When she didn’t continue right away, he asked his first question. “Well,” he said, the anticipation burning him. “How did it go?”
She gave him a smug smile. “I didn’t care much for him nor his policies, but he certainly does enjoy his tea.” She lifted a half empty vial from under the table, somewhere under her skirts, the sickly neon yellow liquid catching just enough of the light. “It made it quite easy to hide a few drops of Mama’s poison into each cup when he was distracted with—“ she gave him a smug look, easy enough to read into. “—Other things.”
The joy and the curse of feminine wiles.
If the king couldn’t be shown to the people as a fraud, poison was the next best thing, he supposed. He had never been so proud of her, so enamored with her skills. So ready to take her to bed and—
The kettle whistled as she stood from the table to tend to it. He watched as she lifted the lid of the tea pot, cracked and jagged and poured the boiling steaming water in. Tea had never been so exciting as he waited for the rest of her tale of her afternoon with the king.
They sat for a moment in silence, waiting for the tea to fully brew. He watched her, and the subtleness of her. She had grown into her age, worn it like a badge of honor, even though she had always been wise beyond her years. She used to do slight of hand tricks before she had been married and resigned to knitting and creating for a child that would never come. Or at least not yet.
They still had time, he realized. The fact that she had made it to the king first while he had found nothing was nothing more than a shove forward into the inevitable. He wanted to bed her for being so smart, so resourceful.
“What happened next?” He asked. A kind of foreplay before the foreplay, an excitement that was purely mental and nothing else, for the time being.
A satisfied smile crossed her lips. Then she put her finger to them. “I’m not sure I should tell you all that happened while I was there. A lady has to keep some secrets to herself.”
He could accept that, especially since she had done in a few hours what he and his rebellion had failed to do in years. She had actually seen the man who most claimed didn’t exist at all, or was merely a figurehead.
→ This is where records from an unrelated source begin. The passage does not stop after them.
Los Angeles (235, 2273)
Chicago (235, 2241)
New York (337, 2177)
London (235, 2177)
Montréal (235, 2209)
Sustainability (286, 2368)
“What’s to happen now?” He asked instead.
She stood and moved toward him with a sway of her hips. She reached past him, brushing against him in a way that set his nerves alive and took hold of the teapot. She poured the tea into his cup, slow and steady, the stream of gold in the light and smelling more heavenly than the chipped China portrayed. Next, she dropped in two sugar cubes, chipped too, with a plink, plop and added just a drop of cream.
“Drink up, dear,” she said, rubbing her hand across his shoulder, seductive and slow. “There’s so much more to my afternoon than you’ll know.”
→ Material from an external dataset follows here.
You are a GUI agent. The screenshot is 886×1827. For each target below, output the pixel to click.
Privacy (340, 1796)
He took the first sip. An absolute delight of flavors and aromas danced on his tongue as he watched her move back across the table.
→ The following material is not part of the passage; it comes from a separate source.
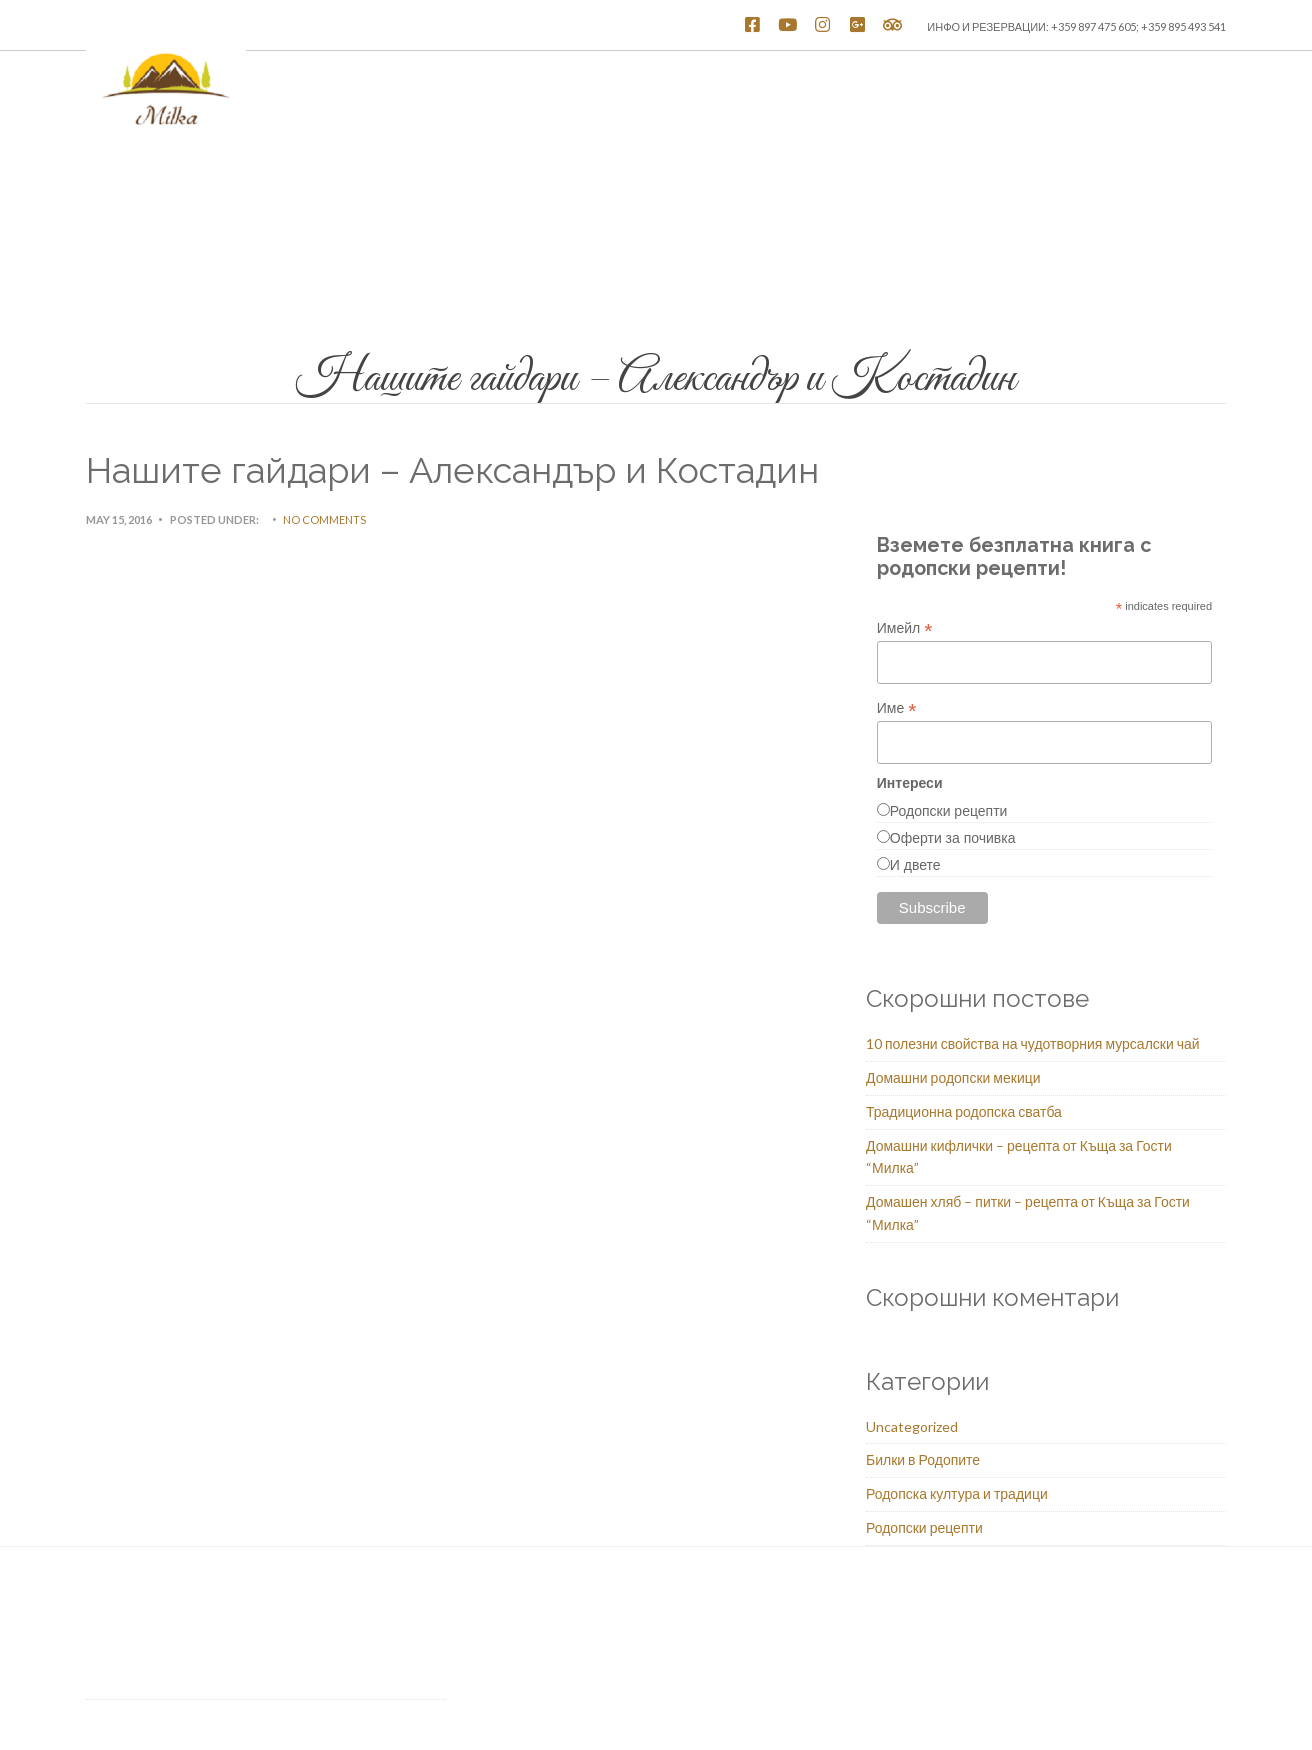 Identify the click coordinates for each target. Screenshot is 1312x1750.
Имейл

She sat back down in her chair, but didn’t pour herself a cup. She simply watched him enjoy his, and enjoy it he did. He thought to ask why she hadn’t joined him.
A clink of glass against the table. The same vial as before, only dregs of the sickly yellow liquid remaining, sliding down the side, thick and syrupy.
“Why?” He asked next, the effects of the poison kicking in quicker than he realized. “Why must you kill me too?” His arms and hands were numb, his skin on fire, his vision blurred.
She just laughed as he slumped from the chair, his muscles feeling like jelly.
“I never said I killed him.” She brushed her fingers across his cheek, wiping away blood tears from his face. “He simply offered me a better deal, a better life, if I turned on you.”
Then, she blew out the candles, turned out the lanterns. Then, she left him alone in agony.